Die Corona-Pandemie hat in ihrer heißen Phase Dinge möglich gemacht, von denen zuvor immer wieder behauptet worden war, daß sie nicht machbar seien: Telekonsultation beim Arzt, Krankenschein via Email, Home Office oder Lieferdienste, wo man sie bisher nicht kannte. Insbesondere das zeitweise Abrücken vom Fetisch des Präsentismus führte dazu, daß Straßen angenehm leer waren und die meisten Beschäftigten viel Zeit, Geld und Nerven sparten.

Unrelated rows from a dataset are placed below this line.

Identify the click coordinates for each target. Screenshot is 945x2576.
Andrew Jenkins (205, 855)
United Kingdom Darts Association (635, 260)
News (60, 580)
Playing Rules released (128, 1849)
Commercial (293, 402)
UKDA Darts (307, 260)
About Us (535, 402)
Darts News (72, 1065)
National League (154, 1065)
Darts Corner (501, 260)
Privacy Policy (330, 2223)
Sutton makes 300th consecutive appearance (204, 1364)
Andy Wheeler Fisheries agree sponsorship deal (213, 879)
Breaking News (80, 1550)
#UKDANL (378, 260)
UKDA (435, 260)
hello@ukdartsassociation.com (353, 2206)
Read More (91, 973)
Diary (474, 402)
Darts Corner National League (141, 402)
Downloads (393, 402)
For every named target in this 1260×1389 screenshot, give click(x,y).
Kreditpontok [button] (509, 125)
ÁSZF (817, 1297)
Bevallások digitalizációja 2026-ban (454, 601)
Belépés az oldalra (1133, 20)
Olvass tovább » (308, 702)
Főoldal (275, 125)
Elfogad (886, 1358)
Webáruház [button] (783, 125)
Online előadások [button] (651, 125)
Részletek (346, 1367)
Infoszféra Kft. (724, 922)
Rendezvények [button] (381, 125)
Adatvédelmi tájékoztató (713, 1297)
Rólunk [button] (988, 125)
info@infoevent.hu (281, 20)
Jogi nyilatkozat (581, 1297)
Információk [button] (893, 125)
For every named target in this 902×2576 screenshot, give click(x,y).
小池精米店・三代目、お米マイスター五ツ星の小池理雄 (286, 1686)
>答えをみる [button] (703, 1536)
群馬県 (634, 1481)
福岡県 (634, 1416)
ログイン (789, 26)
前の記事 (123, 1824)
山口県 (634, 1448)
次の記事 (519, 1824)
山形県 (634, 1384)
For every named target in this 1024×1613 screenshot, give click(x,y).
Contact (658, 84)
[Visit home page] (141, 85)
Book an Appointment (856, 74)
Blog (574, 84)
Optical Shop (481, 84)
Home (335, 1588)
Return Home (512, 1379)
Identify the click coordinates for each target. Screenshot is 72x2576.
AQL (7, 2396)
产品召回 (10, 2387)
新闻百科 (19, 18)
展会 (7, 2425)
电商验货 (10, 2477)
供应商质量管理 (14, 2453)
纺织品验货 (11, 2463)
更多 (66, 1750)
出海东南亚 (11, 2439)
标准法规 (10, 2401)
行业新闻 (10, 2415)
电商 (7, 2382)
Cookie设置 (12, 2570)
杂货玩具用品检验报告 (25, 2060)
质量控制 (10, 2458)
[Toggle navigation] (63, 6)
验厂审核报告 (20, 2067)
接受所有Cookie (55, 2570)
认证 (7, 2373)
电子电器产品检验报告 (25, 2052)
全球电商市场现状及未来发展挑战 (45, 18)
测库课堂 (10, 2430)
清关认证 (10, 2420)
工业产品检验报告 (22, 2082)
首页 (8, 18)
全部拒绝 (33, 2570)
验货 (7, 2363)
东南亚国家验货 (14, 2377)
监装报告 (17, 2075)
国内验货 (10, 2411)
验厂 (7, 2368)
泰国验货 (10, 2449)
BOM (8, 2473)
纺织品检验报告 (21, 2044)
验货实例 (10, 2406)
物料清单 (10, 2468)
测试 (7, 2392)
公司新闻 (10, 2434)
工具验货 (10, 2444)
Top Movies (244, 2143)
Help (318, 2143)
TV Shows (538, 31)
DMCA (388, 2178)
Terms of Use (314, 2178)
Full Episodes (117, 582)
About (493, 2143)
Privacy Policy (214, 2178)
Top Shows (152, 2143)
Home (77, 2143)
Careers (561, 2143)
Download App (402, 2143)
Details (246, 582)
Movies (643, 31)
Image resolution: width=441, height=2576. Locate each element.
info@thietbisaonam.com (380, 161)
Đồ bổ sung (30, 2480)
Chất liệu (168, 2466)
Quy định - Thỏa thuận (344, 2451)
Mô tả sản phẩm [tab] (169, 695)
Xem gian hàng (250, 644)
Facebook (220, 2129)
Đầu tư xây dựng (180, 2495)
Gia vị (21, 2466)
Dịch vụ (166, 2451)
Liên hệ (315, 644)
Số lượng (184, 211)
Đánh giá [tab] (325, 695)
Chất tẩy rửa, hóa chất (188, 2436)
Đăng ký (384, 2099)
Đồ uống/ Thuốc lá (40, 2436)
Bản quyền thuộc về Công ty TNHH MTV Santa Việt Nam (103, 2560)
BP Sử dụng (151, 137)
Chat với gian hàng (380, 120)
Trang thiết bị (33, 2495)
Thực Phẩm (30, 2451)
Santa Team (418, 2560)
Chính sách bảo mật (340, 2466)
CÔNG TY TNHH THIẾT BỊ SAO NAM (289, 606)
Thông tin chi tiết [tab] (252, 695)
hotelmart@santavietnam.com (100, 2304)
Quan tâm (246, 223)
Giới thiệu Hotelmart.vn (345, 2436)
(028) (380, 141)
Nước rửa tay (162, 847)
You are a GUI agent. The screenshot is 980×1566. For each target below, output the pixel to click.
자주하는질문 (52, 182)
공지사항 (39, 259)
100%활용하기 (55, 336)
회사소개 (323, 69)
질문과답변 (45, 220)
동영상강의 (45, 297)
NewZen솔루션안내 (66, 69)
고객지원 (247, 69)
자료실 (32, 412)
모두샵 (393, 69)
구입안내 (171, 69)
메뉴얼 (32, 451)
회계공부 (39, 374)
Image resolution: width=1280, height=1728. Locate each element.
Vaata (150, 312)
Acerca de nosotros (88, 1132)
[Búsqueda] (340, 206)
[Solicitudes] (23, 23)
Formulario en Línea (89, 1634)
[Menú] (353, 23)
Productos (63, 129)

Natürlich ist Arbeit von daheim nicht jedermanns Sache und es kann beiderseits durchaus zu Mißbrauch kommen, doch hat die Pandemie uns quasi gezwungen, neue Ansätze auszuprobieren, um, salopp ausgedrückt, den Laden am Laufen zu halten.

Im Zusammenhang mit dem Home Office wurden auf Behörden-Ebene mit den Nachbarländern entsprechende Abkommen geschlossen, damit der normalerweise geltende Rahmen von Tagen, in denen Heimarbeit zulässig ist, nicht überschritten und der Beschäftigte der Gefahr einer Doppelbesteuerung ausgeliefert wird.

Mehrfach wurden diese Abkommen verlängert – bis zum kommenden 30. Juni. Dann nämlich laufen die Vereinbarungen aus und es gilt wieder der normale Rahmen, da die Behörden der Länder angesichts der trotz steigender Infektionszahlen insgesamt entspannteren Lage keine Notwendigkeit zur Verlängerung sehen, wie es heißt.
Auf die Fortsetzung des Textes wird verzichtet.